すっかり老け込んで、完全な老域に入ったクリント・イーストウッドだけれども、この役を演じることが出来るのは、彼以外にはあり得ず、すばらしくいい仕事をしていると思った。
タイトルになっている「グラン・トリノ」というのは、1972年のクラシックカーのことで、これが、古き良きアメリカを体現する、象徴的なアイテムになっている。
同じく、骨太なアメリカンスピリットとでも言うべきものをキャラクターとして示しているのが、主人公のウォルトで、しかし、その精神がそのまま通用するのは昔の時代の話しで、現代においては完全に時代遅れの頑固オヤジになってしまっている。

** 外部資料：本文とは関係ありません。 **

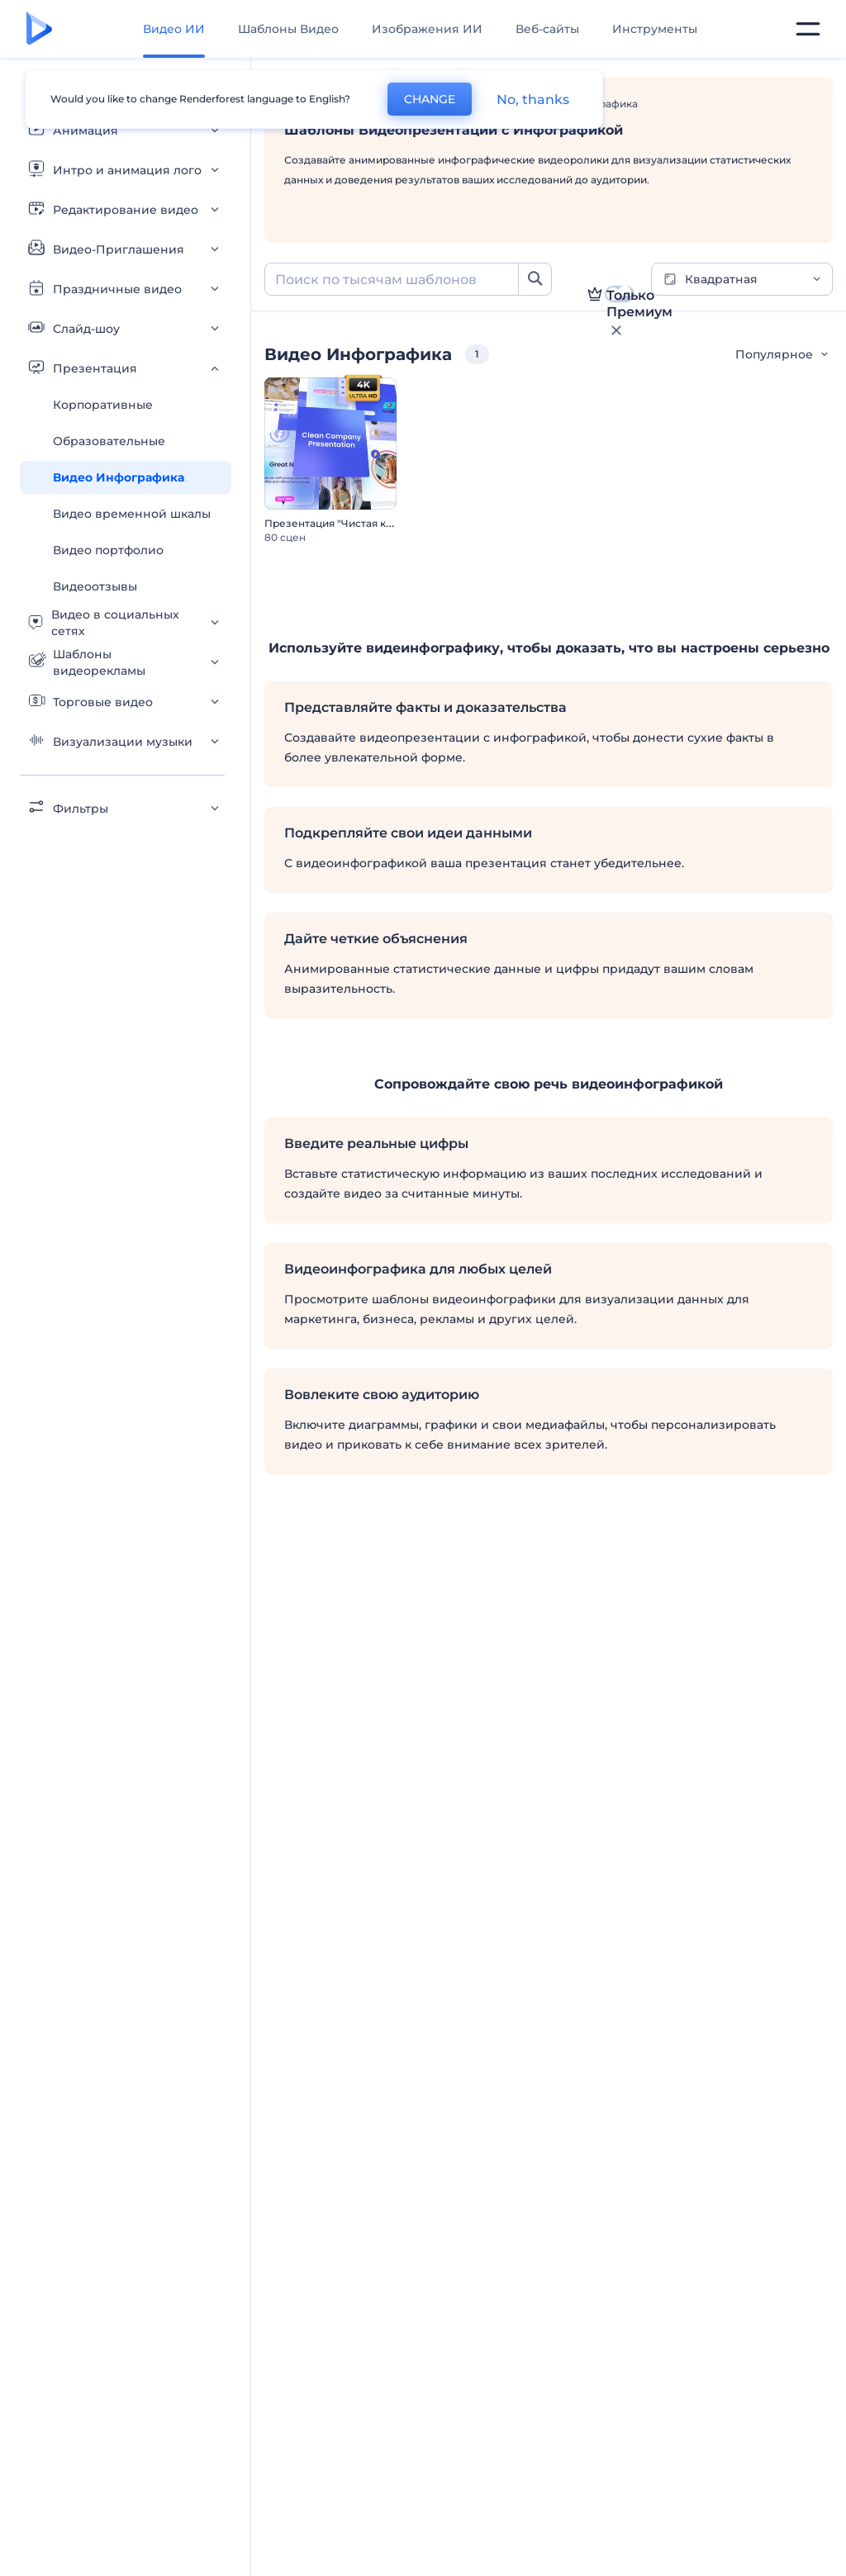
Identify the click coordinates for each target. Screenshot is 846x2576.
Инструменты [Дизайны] (654, 28)
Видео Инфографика (118, 477)
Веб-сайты (547, 28)
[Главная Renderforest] (39, 29)
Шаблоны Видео (288, 28)
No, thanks (533, 99)
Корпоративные (103, 404)
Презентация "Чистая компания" (350, 523)
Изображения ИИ (427, 28)
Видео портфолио (108, 550)
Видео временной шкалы (132, 513)
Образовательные (109, 441)
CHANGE (429, 99)
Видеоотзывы (95, 586)
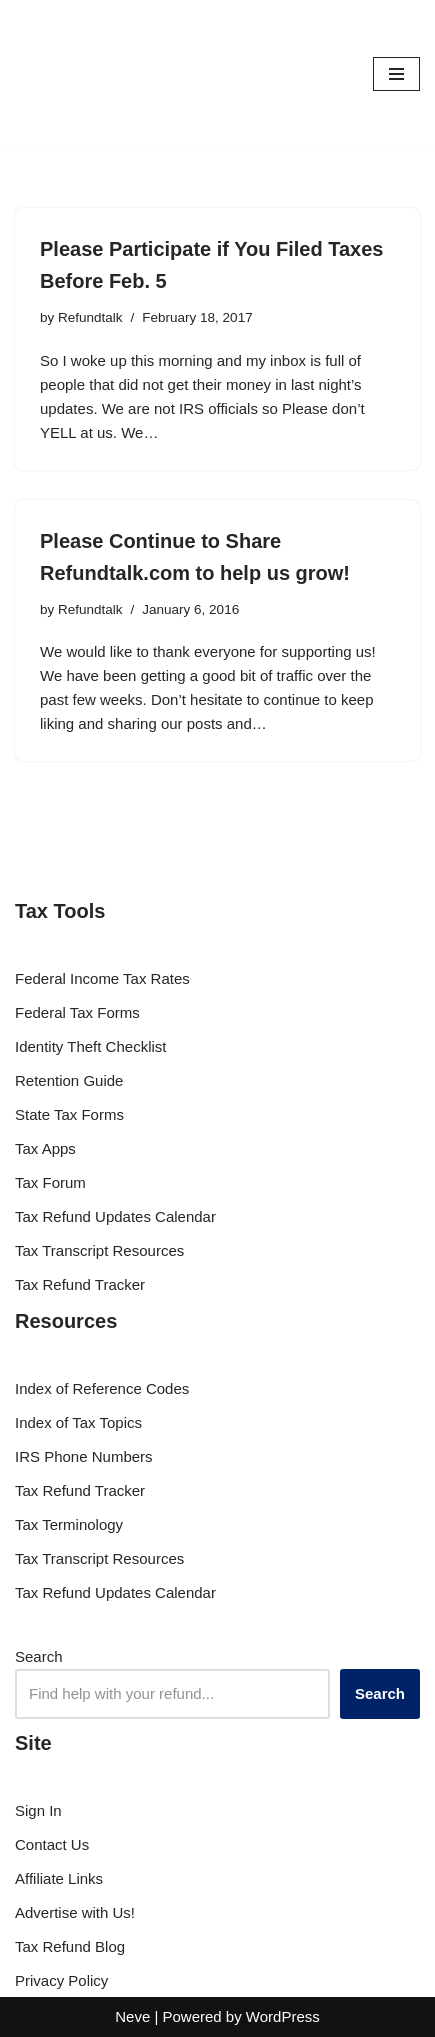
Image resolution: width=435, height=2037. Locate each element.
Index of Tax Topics (78, 1422)
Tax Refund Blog (70, 1946)
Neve (132, 2016)
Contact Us (52, 1844)
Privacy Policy (61, 1980)
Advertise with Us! (75, 1912)
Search (39, 1656)
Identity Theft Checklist (90, 1046)
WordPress (283, 2016)
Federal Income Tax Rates (102, 978)
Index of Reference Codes (102, 1388)
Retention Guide (69, 1080)
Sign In (38, 1810)
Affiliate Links (59, 1878)
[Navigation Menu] (396, 74)
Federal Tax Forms (77, 1012)
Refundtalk (90, 317)
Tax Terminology (69, 1524)
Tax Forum (50, 1182)
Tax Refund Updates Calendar (115, 1216)
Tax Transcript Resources (99, 1250)
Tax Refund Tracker (80, 1284)
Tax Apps (45, 1148)
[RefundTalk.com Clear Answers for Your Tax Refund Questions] (75, 74)
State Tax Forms (69, 1114)
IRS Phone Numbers (84, 1456)
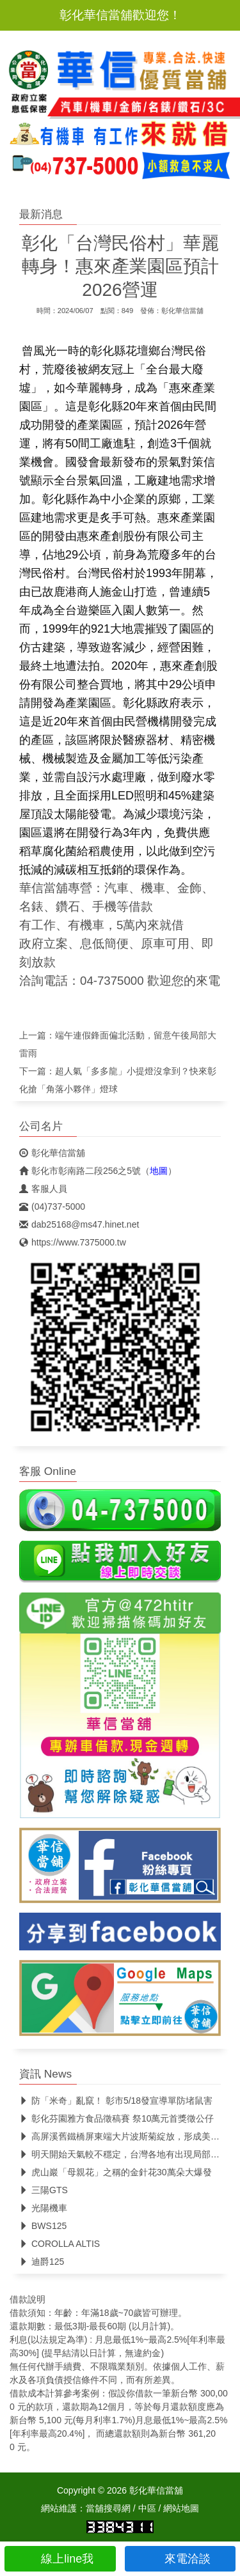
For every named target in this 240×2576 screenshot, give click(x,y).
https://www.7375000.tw (72, 1242)
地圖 (159, 1171)
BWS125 (43, 2226)
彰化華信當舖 (182, 310)
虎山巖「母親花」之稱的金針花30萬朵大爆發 (115, 2172)
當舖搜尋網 (108, 2508)
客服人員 (43, 1189)
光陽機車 (43, 2208)
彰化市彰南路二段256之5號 (80, 1171)
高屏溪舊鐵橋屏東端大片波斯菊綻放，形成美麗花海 (128, 2136)
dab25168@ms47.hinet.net (79, 1224)
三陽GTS (43, 2190)
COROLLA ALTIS (59, 2244)
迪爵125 (41, 2261)
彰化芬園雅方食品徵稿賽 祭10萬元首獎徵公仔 (116, 2118)
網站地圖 (181, 2508)
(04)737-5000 (52, 1206)
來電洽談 (180, 2558)
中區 (147, 2508)
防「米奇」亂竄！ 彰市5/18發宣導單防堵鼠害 (115, 2100)
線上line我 (59, 2558)
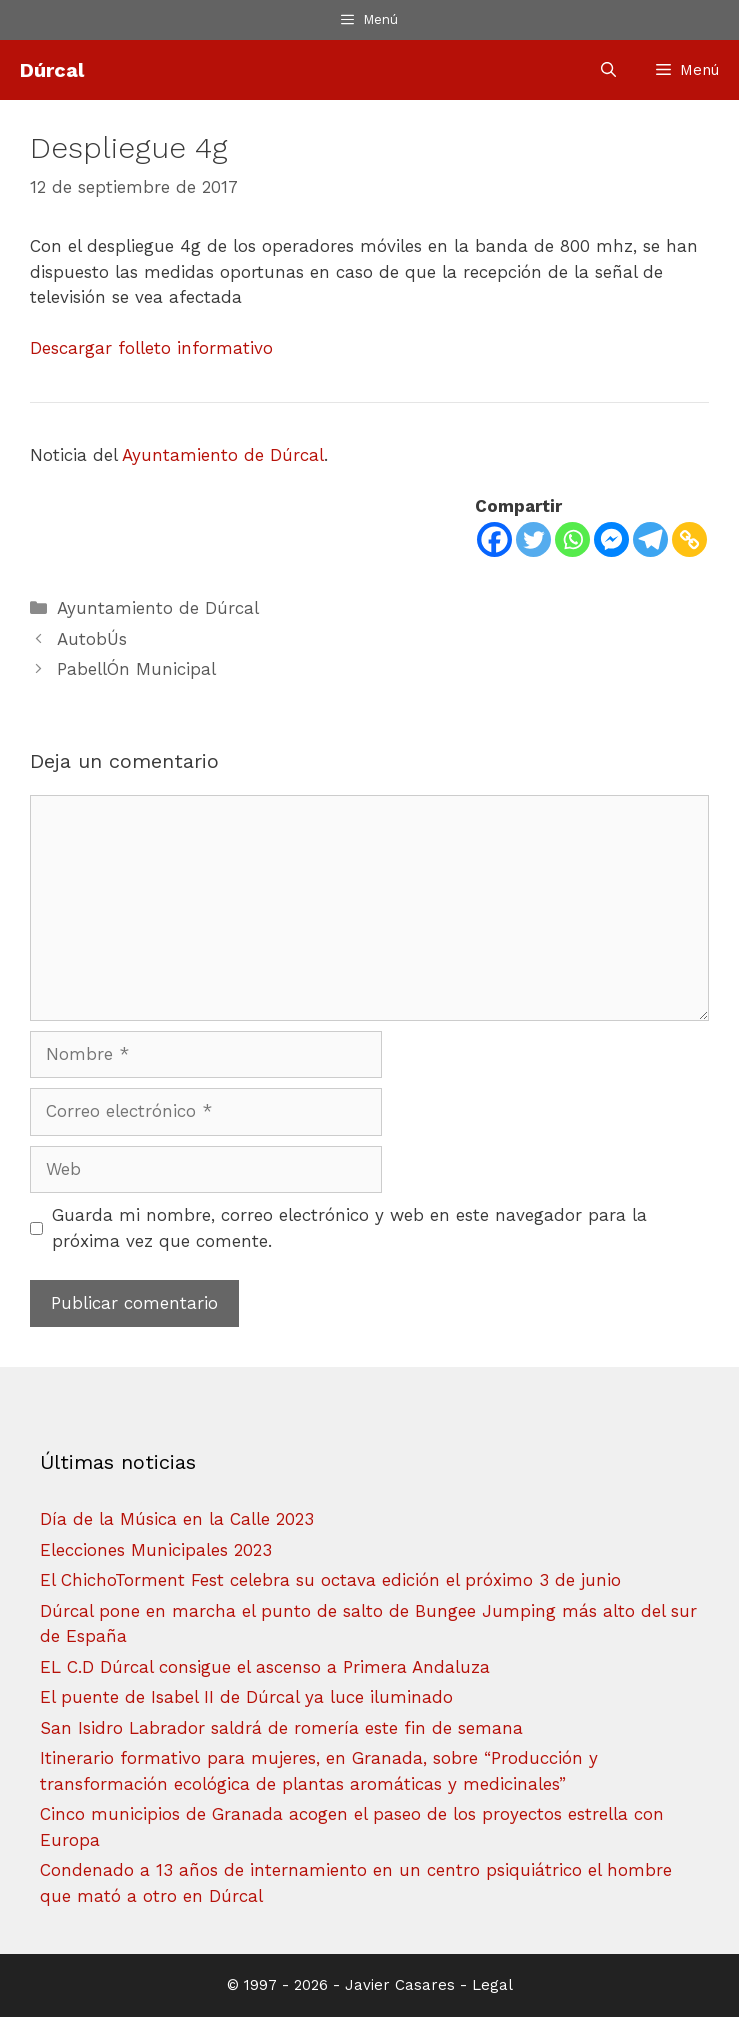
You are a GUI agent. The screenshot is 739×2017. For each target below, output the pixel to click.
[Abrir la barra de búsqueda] (608, 70)
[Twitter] (533, 539)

この映画は、多くのメッセージを含んでいたと思うのだけれど、今の、アメリカが生まれ変わろうとしている時代に、こういう作品が出てくるというのはとても意味深長だと思う。
昔の、元気があった時代の強引なやり方を通そうとしても、周りはまったくついてこない。異なる価値観を持った人々との関わりの中で、その孤独を、どのように昇華していくべきなのか、ということを、クリント・イーストウッドが身をもって示しているのがこの作品なのだろうと思う。
DVDには、インタビューの特典映像がついているのだけれど、ひたすらアメリカのビンテージカーのことばかりをスタッフが語っているというのがスゴい。映画の中に登場したキャストも、悪役まで含めて、完全に素になって嬉々として車のことを熱く語っているのが笑えた。